Erlang actor model and supervisors (Erlang is used e.g. in Ericsson AXD301 ATM switches) [2]: supervisors are processes that are responsible for starting, stopping and monitoring their child processes. The basic idea of a supervisor is that it should keep its child processes alive by restarting them when necessary [13].

Control system of Curiosity: Mars rovers are highly autonomous vehicles that operate in high-radiation environment, relying on a low-bandwidth, high-latency communication link. A warm reset can be executed by control system when it identifies a problem with one of its operations. On November 7, 2013 Curiosity rover performed a reset of its control software upon encountering an unexpected event (an error in a catalog file) [17]. After the reset, rover entered safe mode, but was able to perform operations and communications as expected and successfully resumed nominal operations mode after the fault had been analyzed.

Related Patterns.

Error containment barrier, Notifications, Safe state, Service manager, Redundancy, What to save.

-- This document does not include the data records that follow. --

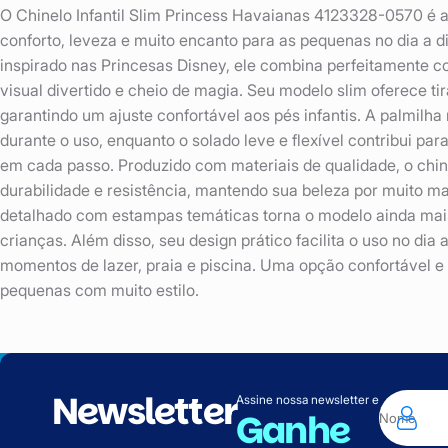
O Chinelo Infantil Slim Princess Havaianas 4123328-0570 é a
conforto, leveza e muito encanto para as pequenas no dia a 
inspirado nas Princesas Disney, ele combina perfeitamente c
visual divertido e cheio de magia. Seu modelo slim oferece tir
garantindo um ajuste confortável aos pés infantis. A palmilh
durante o uso, enquanto o solado leve e flexível contribui p
em cada passo. Produzido com materiais de qualidade, o chin
durabilidade e resistência, mantendo sua beleza por muito 
detalhado com estampas temáticas torna o modelo ainda mais
crianças. Além disso, seu design prático facilita o uso no dia 
momentos de lazer, praia e piscina. Uma opção confortável e
pequenas com muito estilo.
Newsletter
Assine nossa newsletter e
Ganhe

Minimize human intervention (MHI) is about how the system can process and resolve errors automatically before they become failures [6]. Let it fail could be implemented as part of MHI as a final resort or in case there is no specification for error handling.

Software Rejuvenation is a proactive technique where the system has been designed to be booted periodically. Microrebooting [11] refers to a technique where suspect components are restarted before they fail.